CBS/ISS/ET-DR&C/Doc.2.3(1), p.2

WORLD METEOROLOGICAL ORGANIZATION
COMMISSION FOR BASIC SYSTEMS
OPAG ON
INFORMATION SYSTEMS AND SERVICES
EXPERT TEAM ON
DATA REPRESENTATION AND CODES
Kuala Lumpur, Malaysia, 21-26 June 2004 / CBS/ISS/ET-DR&C/Doc. 7(1)
(17.VI.2004)
______
Item: 7
Original: English only

(Submitted by the Secretariat)

Summary and purpose of document
ACTION PROPOSED
The meeting is requested to review the document, note the development related to the use of XML for the VGISC project in Region VI, and consider how the expert team could participate and contribute to the project as regards the presentation of metadata and data in XML.

CBS/ISS/ET-DR&C/Doc., p.4

Discussion

1.  Bracknell, Offenbach and Toulouse are working in association with ECMWF and EUMETSAT on the development of a virtual Global Information System Center (VGISC). The project of implementation of a VGISC in Region VI is considered as a central pilot project for the Future WMO Information System.

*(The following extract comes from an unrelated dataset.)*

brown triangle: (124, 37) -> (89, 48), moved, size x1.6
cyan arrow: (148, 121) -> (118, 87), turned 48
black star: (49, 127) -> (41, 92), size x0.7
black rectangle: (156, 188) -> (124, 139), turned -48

The FWIS vision, as reviewed by the fifth session of Inter-programme Task Team on the FWIS (Kuala Lumpur, Malaysia, 20-24 October 2003), is given in the report of the meeting available in the WMO server.

2.  The development of the VGISC is based on the use of:

·  The ISO 19100 series of geographic information standards, in particular the ISO standard 19115 – Geographic information - Metadata for the definition of the metadata;

·  And XML for the presentation of metadata and data.

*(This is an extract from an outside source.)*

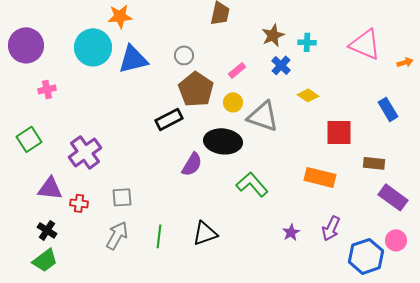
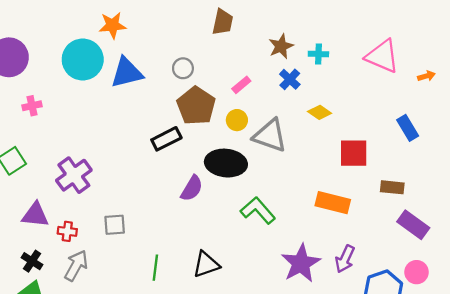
purple star: (291, 232) -> (301, 263), size x2.0
gray arrow: (117, 235) -> (76, 266), moved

3.  The Expert Team on Integrated Data Management (ET-IDM) is working on the development of a WMO metadata standard (see draft from http://www.wmo.int/web/www/metadata/WMO-core-metadata-toc.html). The ET-IDM is refining WMO metadata standard and considering the next step of the development of the WMO metadata standard required for the request/reply mechanism.

4. The attached document prepared by Gil Ross (UK) is a contribution to the development of the VGISC. It raises questions related to the presentation of “cut-down” metadata and data for current WMO bulletins, and provides possible examples of the presentation of the WMO reports in XML.

CBS/ISS/ET-DR&C/Doc., p.4

Cut-Down Metadata for WMO Bulletins

Report for the vGISC working group Langen 2nd and 3rd June 2004-06-01

Gil Ross. Met Office


Table of Contents

Cut-Down Metadata for WMO Bulletins 3

Report for the vGISC working group Langen 2nd and 3rd June 2004-06-01 3

Gil Ross. Met Office 3

1.0 Why “cut-down” metadata 5

1.1 Objectives: 5

2.0 Schema 5

2.1 Unique Identifier via anyURI. 6

2.2 resourceIdentifier and geographicIdentifier. 7

2.3 Content information – feature catalogues and coverage. – the Product Catalogue. 7

2.3.1 Feature Catalogues: 7

2.3.2 Coverage metadata, 8

3.0 Remaining unsolved problems. 8

3.1 When metadata cannot be extracted from the data. 8

3.2 BUFR 8

4.0 Further work 8

Appendix A 9

Parsemetadata.xsd 9

Schema for metadata wrapped WMO reports 9

Appendix B 13

Testmetadata.xml 13

Sample metadata wrapped WMO reports. 13

1.0  Why “cut-down” metadata

The requirement of “Discovery” metadata is that any external user or viewer may search the metadata for full information about the data.

In almost every case, full metadata about WMO bulletins does not exist, or is spread though obscure documents about which only a WWW insider knows, and which only an experienced WWW insider can understand – and then only partially.

Indeed WWW metadata are so obscure that no-one person knows even half of it.

So not including full metadata with WMO bulletins might be seen as trying to retain the fog around WMO data (would that be table 4677 ww codes 11,12,28,40-49??).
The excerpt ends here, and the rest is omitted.